The diversity of cloud offerings means businesses evaluating various cloud computing options must decide how to integrate cloud resources with their legacy equipment, applications, people and processes, and determine whether and how this will transform their business IT or simply extend what they have today and plan for the future.
The reality of cloud environments is that they will need to coexist with the legacy environments. A publicly traded firm with thousands of deployed apps is not going to rewrite them for the public cloud.
One determining factor may be whether the services being deployed to the cloud are “greenfield” (lacking any constraints imposed by prior work), or “brownfield” (development and deployment in the presence of existing systems). In the absence of constraints, greenfield applications are more easily deployed to the cloud.

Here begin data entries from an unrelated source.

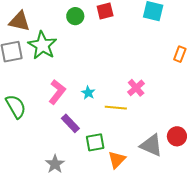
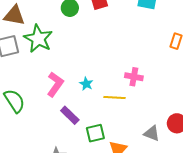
pink cross: (136, 88) -> (134, 77), turned -36
gray triangle: (151, 145) -> (152, 133), size x0.7

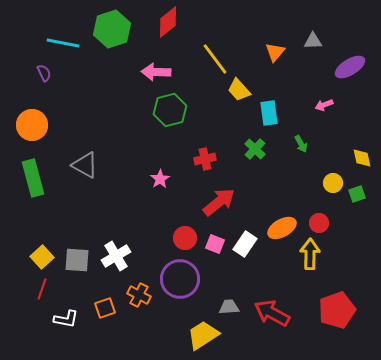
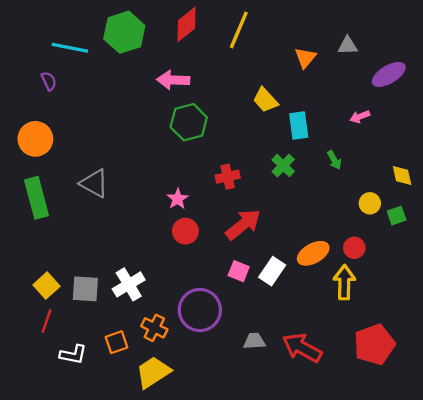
yellow line: (215, 59) -> (239, 30), moved, turned 60
red circle: (185, 238) -> (185, 231), moved
yellow trapezoid: (203, 335) -> (153, 372), moved

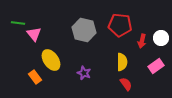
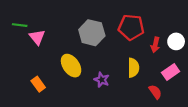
yellow ellipse: (51, 60) -> (71, 66), moved
purple star: (84, 73) -> (102, 80), moved
red semicircle: (126, 84) -> (155, 92), moved

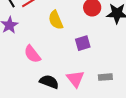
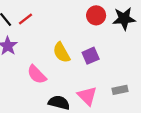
yellow semicircle: (56, 20) -> (61, 53), moved

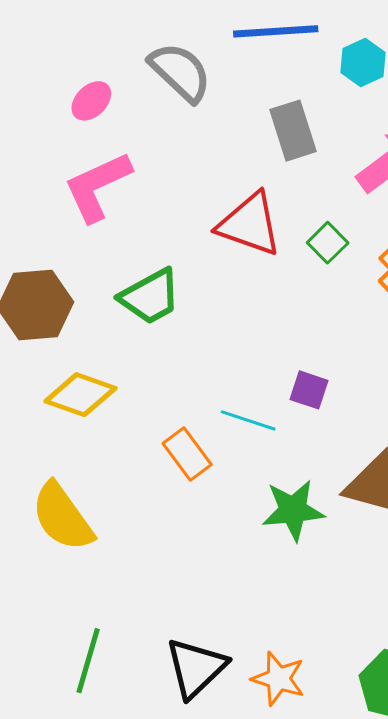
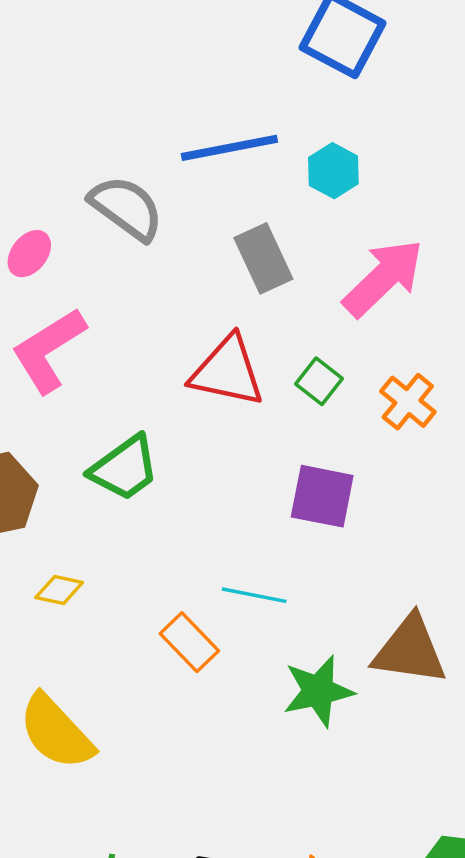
purple square: (309, 390) -> (322, 496), moved, size x1.5
yellow diamond: (80, 395) -> (59, 590), size x0.6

Ideally, hybrid solutions allow organizations to create or move existing applications between clouds, without having to alter networking, security policies, operational processes or management and monitoring tools. But the reality is that, due to issues of interoperability, mobility, differing APIs, tools, policies and processes, hybrid clouds generally increase complexity.
The Forecast Is Cloudy, Turning Sunny
Where this is all headed is that, for the foreseeable future, many organizations will employ a mixed IT environment that includes both public and private clouds as well as non-cloud systems and applications, because the economics are so attractive. But, as they adopt the cloud, enterprise IT shops will need to focus on security, performance, scalability, cost and avoid vendor lock-in, in order to achieve overall efficiencies.
Security concerns will be decisive for many CIOs, but companies are increasingly going to move all but their most sensitive data to the cloud. Companies will weave together cloud and non-cloud environments, and take steps to ensure that security is assured.
Non-mission critical applications — such as collaboration, communications, customer-service and supply-chain tools — will be excellent candidates for the public cloud.
There’s a Cloud Solution for That
As hybrid cloud offerings mature, cloud capabilities will be built into a variety of product offerings, including virtualization platforms and system management suites. Vendor and service provider offerings will blur the boundaries between public and private environments, enabling applications to move between clouds based on real-time demand and economics.
In the not-too-distant future, hybrid cloud platforms will provide capabilities to connect and execute complex workflows across multiple types of clouds in a federated ecosystem.
Products from Amazon, HP, IBM, Red Hat, VMware and others offer companies the ability to create hybrid clouds using existing computing resources, including virtual servers, and in-house or hosted physical servers.
There are also hybrid devices that are designed to sit in data centers and connect to public cloud providers, and offer control and security along with cost savings of connecting to the cloud. For example:
- Red Hat open-source products enable interoperability and portability via a flexible cloud stack that includes its operating system, middleware and virtualization. The company recently announced its own platform as a service called OpenShift (for the public cloud) and infrastructure-as-a-service offering called CloudForms, which is a private cloud solution.
- VMware’s vCenter Operations combines the data center functionality of system configuration, performance management and capacity management. It also supports virtual machines that can be deployed either inside the data center or outside beyond the firewall in the cloud.